Marriage & Family

Parade of 2016 yearenders: Crux takes several looks at surprising year in Catholic news

So how much Catholic news was there in 2016.

Apparently quite a bit, and we are not just talking about angry Catholic voters in depressed corners of the Rust Belt, as in Ohio, Pennsylvania, Michigan and Wisconsin.

Thus, the journalists in the team at Crux didn't produce one list of Catholic stories, when preparing to mark the end of 2016. They went with four lists, I think. Maybe there are more.

It won't surprise you that the ever quotable Pope Francis got one list all by himself. Of course, there's quite a bit of info linked to Amoris Laetitia and the reaction to it. 

Then there's a list of developments at the global level. This includes updates on clergy sexual abuse and the persecution of Catholics in various locations. However, the section that I think will interest most readers is the take on the role of faith in the Brexit debates, battles over the treatment of refugees and the struggle to define what is and isn't "European," in terms of thinking about the future.

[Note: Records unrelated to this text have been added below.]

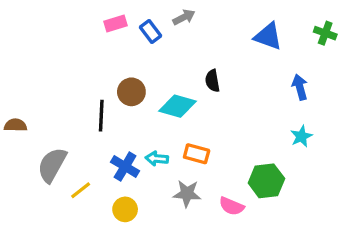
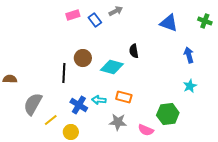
yellow circle: (125, 209) -> (71, 132), moved

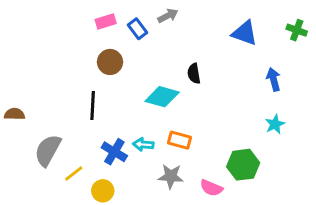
brown circle: (83, 58) -> (110, 62), moved

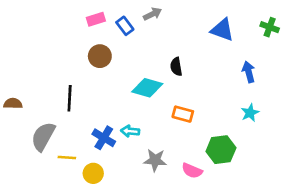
black line: (93, 105) -> (70, 98), moved
orange rectangle: (179, 140) -> (183, 114), moved
yellow line: (74, 173) -> (67, 158), turned 42

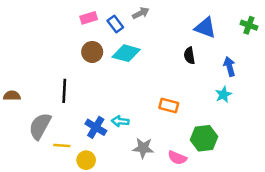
black semicircle: (176, 67) -> (189, 56), moved
cyan diamond: (147, 88) -> (126, 53), moved
cyan star: (250, 113) -> (223, 95), moved

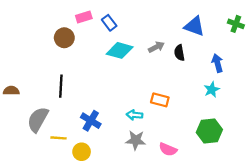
gray arrow: (141, 13) -> (156, 47), moved
brown circle: (92, 52) -> (64, 38), moved
cyan arrow: (120, 121) -> (135, 115), moved
green hexagon: (204, 138) -> (209, 131), moved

Finally, there is an essay with this headline: "Looking back at 2016, the Year of Surprises: Church in the U.S." Yes, the elections get some digital ink. However, the really interesting material is related to the elections on the U.S. Conference of Catholic Bishops. Here is a long chunk of that:

... The election of Cardinal Daniel DiNardo of Galveston-Houston and Archbishop Jose Gomez of Los Angeles as president and vice-president of the United States Conference of Catholic Bishops just ten days after Trump captured the White House was also noteworthy.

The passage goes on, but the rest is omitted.